TAP block: Anatomy
Last updated: 07/20/2015
Innervation of the Abdominal Wall
The anterior rami of spinal nerves T7-L1 innervate the anterolateral abdominal wall. The anterior divisions of the intercostal nerves (T7-11) enter the abdominal wall between the internal oblique and transversus abdominis muscles; they continue in this space anteriorly until they pierce and innervate the rectus abdominis and end as anterior cutaneous branches, which innervate the skin on the anterior abdomen. Midway in their course, the intercostal nerves pierce the external oblique muscle to give off lateral cutaneous branches, which divide into anterior and posterior branches that innervate the external oblique muscle and latissimus dorsi, respectively. The anterior division of the subcostal nerve (T12) communicates with the iliohypogastric nerve and gives a branch to the pyramidalis muscle. Its lateral cutaneous branch perforates the internal and external oblique muscles and descends over the iliac crest to innervate part of the gluteal region. The iliohypogastric nerve (L1) divides into lateral and anterior cutaneous branches near the iliac crest. The lateral cutaneous branch innervates the skin of the gluteal region, and the anterior cutaneous branch innervates the hypogastric region. The ilioinguinal nerve (L1) communicates with the iliohypogastric nerve between the internal oblique and transversus abdominis near the anterior part of the iliac crest. It innervates the upper and medial part of the thigh and part of the skin covering the genitalia.
TAP block technique
The goal of the TAP block is to inject local anesthetic in the plane between the internal oblique and transversus abdominis muscles. This will interrupt innervation to the abdominal skin, muscles, and parietal peritoneum; however, it will not block visceral pain. The TAP block can be performed using a blind approach or with ultrasound guidance.

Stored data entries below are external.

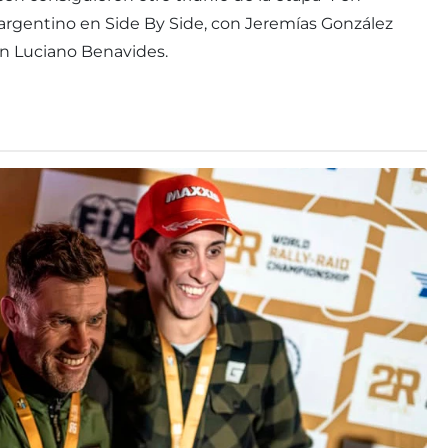
argentino en Side By Side, con Jeremías González
on Luciano Benavides.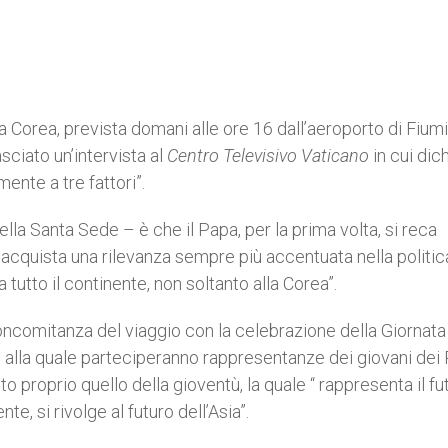
a Corea, prevista domani alle ore 16 dall’aeroporto di Fiumic
asciato un’intervista al
Centro Televisivo Vaticano
in cui dic
ente a tre fattori”.
della Santa Sede – è che il Papa, per la prima volta, si reca
acquista una rilevanza sempre più accentuata nella politic
 tutto il continente, non soltanto alla Corea”.
concomitanza del viaggio con la celebrazione della Giornata
 e alla quale parteciperanno rappresentanze dei giovani dei
to proprio quello della gioventù, la quale “ rappresenta il fu
te, si rivolge al futuro dell’Asia”.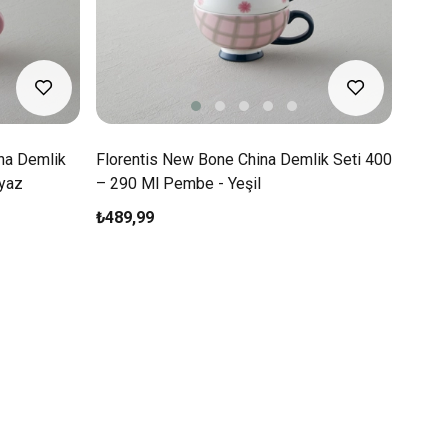
na Demlik
Florentis New Bone China Demlik Seti 400
yaz
– 290 Ml Pembe - Yeşil
₺489,99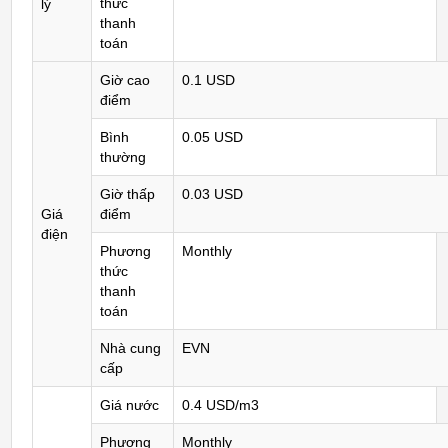
thức
lý
thanh
toán
Giờ cao
0.1 USD
điểm
Bình
0.05 USD
thường
Giờ thấp
0.03 USD
Giá
điểm
điện
Phương
Monthly
thức
thanh
toán
Nhà cung
EVN
cấp
Giá nước
0.4 USD/m3
Phương
Monthly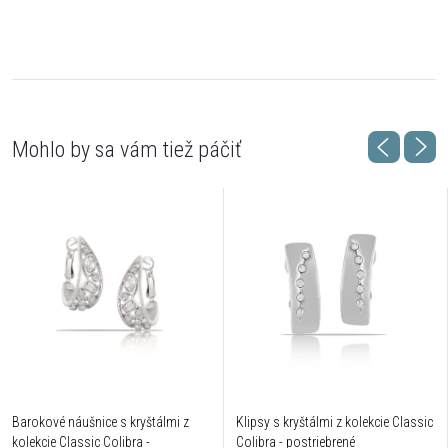
Barokové náušnice s kryštálmi z
Klipsy s kryštálmi z kolekcie Classic
kolekcie Classic Colibra -
Colibra - postriebrené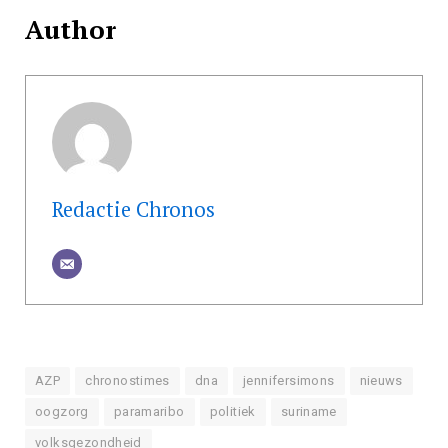
Author
Redactie Chronos
AZP
chronostimes
dna
jennifersimons
nieuws
oogzorg
paramaribo
politiek
suriname
volksgezondheid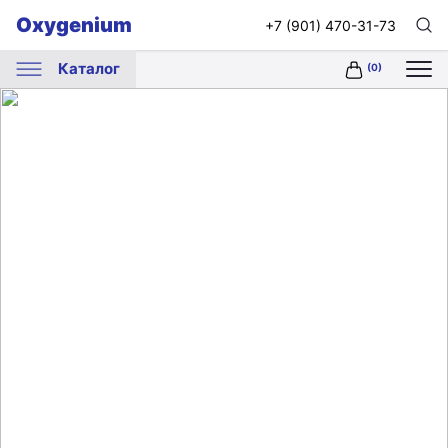
Oxygenium
+7 (901) 470-31-73
Каталог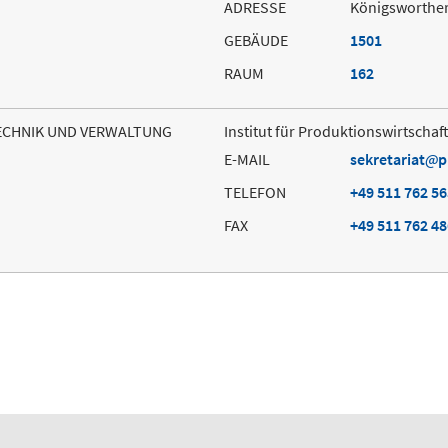
ADRESSE
Königsworther
GEBÄUDE
1501
RAUM
162
TECHNIK UND VERWALTUNG
Institut für Produktionswirtschaf
E-MAIL
sekretariat
p
TELEFON
+49 511 762 5
FAX
+49 511 762 4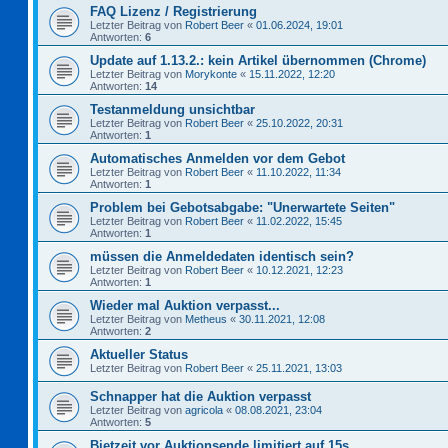
FAQ Lizenz / Registrierung
Letzter Beitrag von
Robert Beer
«
01.06.2024, 19:01
Antworten:
6
Update auf 1.13.2.: kein Artikel übernommen (Chrome)
Letzter Beitrag von
Morykonte
«
15.11.2022, 12:20
Antworten:
14
Testanmeldung unsichtbar
Letzter Beitrag von
Robert Beer
«
25.10.2022, 20:31
Antworten:
1
Automatisches Anmelden vor dem Gebot
Letzter Beitrag von
Robert Beer
«
11.10.2022, 11:34
Antworten:
1
Problem bei Gebotsabgabe: "Unerwartete Seiten"
Letzter Beitrag von
Robert Beer
«
11.02.2022, 15:45
Antworten:
1
müssen die Anmeldedaten identisch sein?
Letzter Beitrag von
Robert Beer
«
10.12.2021, 12:23
Antworten:
1
Wieder mal Auktion verpasst...
Letzter Beitrag von
Metheus
«
30.11.2021, 12:08
Antworten:
2
Aktueller Status
Letzter Beitrag von
Robert Beer
«
25.11.2021, 13:03
Schnapper hat die Auktion verpasst
Letzter Beitrag von
agricola
«
08.08.2021, 23:04
Antworten:
5
Bietzeit vor Auktionsende limitiert auf 15s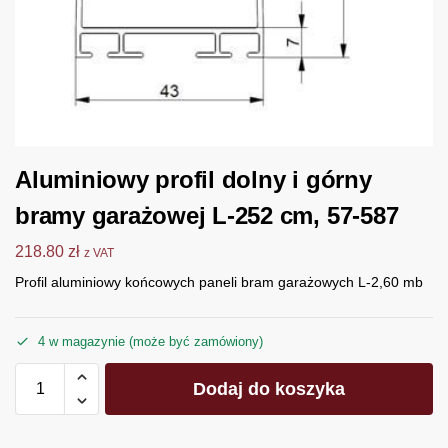
Aluminiowy profil dolny i górny
bramy garażowej L-252 cm, 57-587
218.80
zł
z VAT
Profil aluminiowy końcowych paneli bram garażowych L-2,60 mb
4 w magazynie (może być zamówiony)
Dodaj do koszyka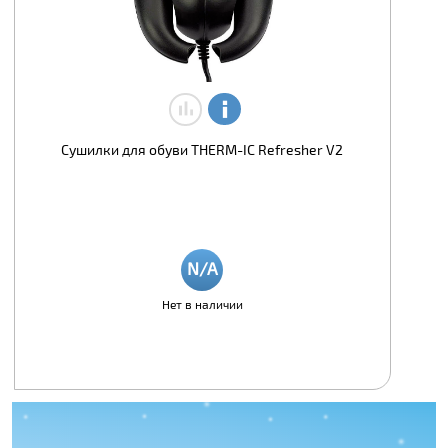
Сушилки для обуви THERM-IC Refresher V2
Нет в наличии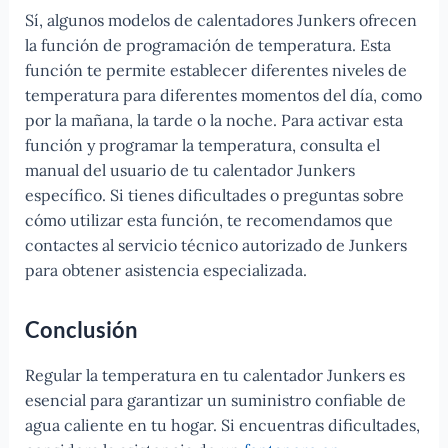
Sí, algunos modelos de calentadores Junkers ofrecen
la función de programación de temperatura. Esta
función te permite establecer diferentes niveles de
temperatura para diferentes momentos del día, como
por la mañana, la tarde o la noche. Para activar esta
función y programar la temperatura, consulta el
manual del usuario de tu calentador Junkers
específico. Si tienes dificultades o preguntas sobre
cómo utilizar esta función, te recomendamos que
contactes al servicio técnico autorizado de Junkers
para obtener asistencia especializada.
Conclusión
Regular la temperatura en tu calentador Junkers es
esencial para garantizar un suministro confiable de
agua caliente en tu hogar. Si encuentras dificultades,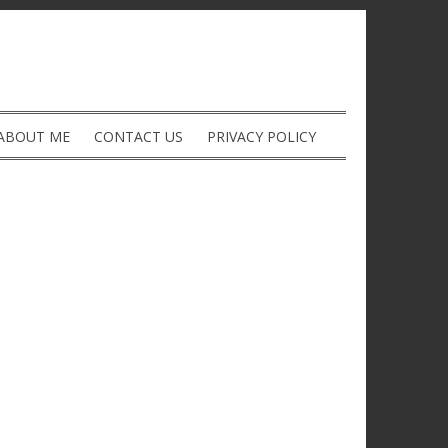
ABOUT ME
CONTACT US
PRIVACY POLICY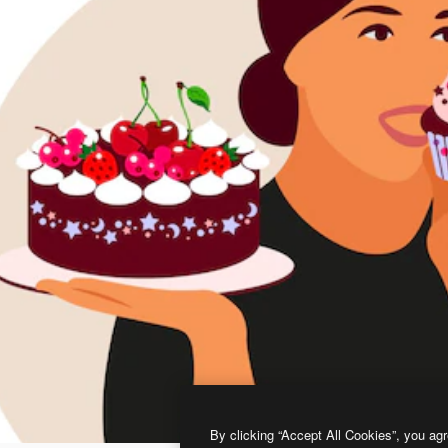
By clicking “Accept All Cookies”, you agr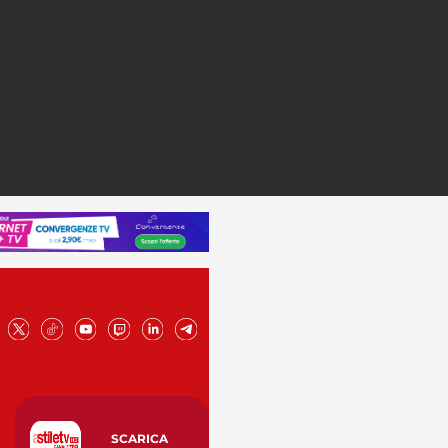
SCARICA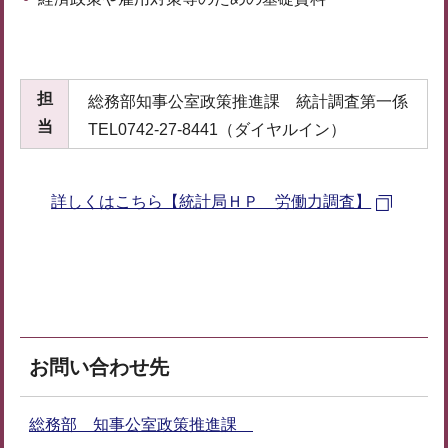
担
総務部知事公室政策推進課 統計調査第一係
当
TEL0742-27-8441（ダイヤルイン）
詳しくはこちら【統計局ＨＰ 労働力調査】
お問い合わせ先
総務部 知事公室政策推進課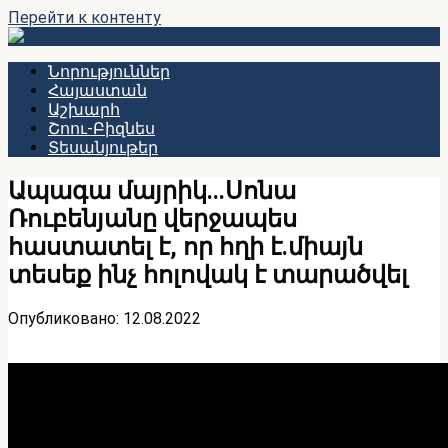
Перейти к контенту
Նորություններ
Հայաստան
Աշխարհ
Շոու-Բիզնես
Տեսանյութեր
Ապագա մայրիկ․․․Սոնա
Ռուբենյանը վերջապես
հաստատել է, որ հղի է․միայն
տեսեք ինչ հոլովակ է տարածվել
Опубликовано:
12.08.2022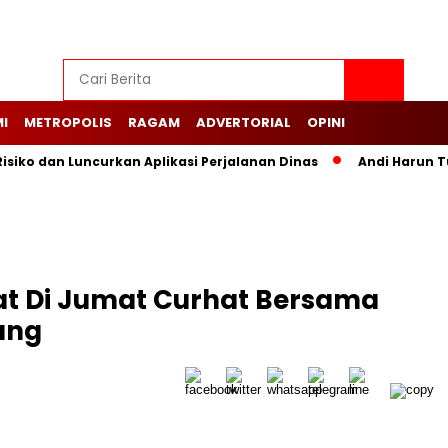
I
METROPOLIS
RAGAM
ADVERTORIAL
OPINI
siko dan Luncurkan Aplikasi Perjalanan Dinas
Andi Harun T
at Di Jumat Curhat Bersama
ang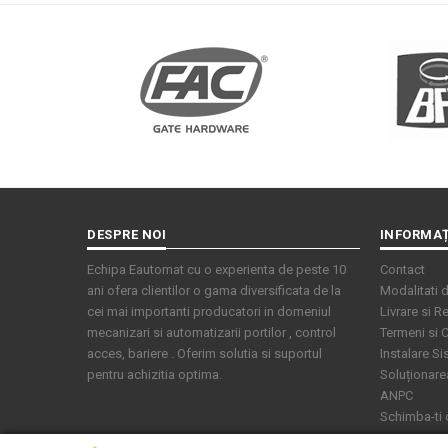
DESPRE NOI
INFORMAȚ
Echipa Eautomat cu o experienta de peste 10
Contact
ani ofera clientilor o gama diversificata de la
Modalitati d
cei mai importanti producatori in domeniul
Livrare si Re
mecanizari si automatizarii portilor , control
Termeni si C
acces, bariere . Oferim solutia si suportul
Instalare S
pentru achizitia optima.
Soluționarea 
ANPC
Schimba-ti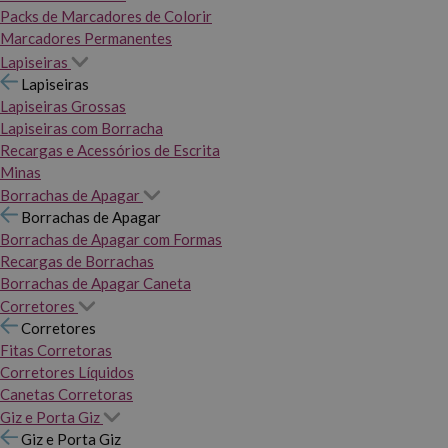
Packs de Marcadores de Colorir
Marcadores Permanentes
Lapiseiras
Lapiseiras
Lapiseiras Grossas
Lapiseiras com Borracha
Recargas e Acessórios de Escrita
Minas
Borrachas de Apagar
Borrachas de Apagar
Borrachas de Apagar com Formas
Recargas de Borrachas
Borrachas de Apagar Caneta
Corretores
Corretores
Fitas Corretoras
Corretores Líquidos
Canetas Corretoras
Giz e Porta Giz
Giz e Porta Giz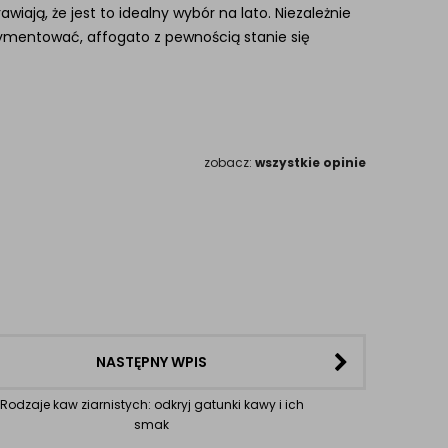
ją, że jest to idealny wybór na lato. Niezależnie
erymentować, affogato z pewnością stanie się
zobacz:
wszystkie opinie
NASTĘPNY WPIS
Rodzaje kaw ziarnistych: odkryj gatunki kawy i ich
smak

The point of entry is the lumbar triangle of Petit. It is bound inferiorly by the iliac crest (IC), anteriorly by the external oblique muscle, and posteriorly by the latissimus dorsi. The costal margin (CM) is slightly superior to the triangle of Petit. The provider will feel a “double pop” as the needle traverses the fascial extensions of the external oblique and the internal oblique muscles.
The ultrasound probe is placed in a transverse plane to the lateral abdominal wall in the midaxillary line, between the lower costal margin and iliac crest. This allows for more accurate deposition of the local anesthetic in the correct neurovascular plane (as compared to the blind technique).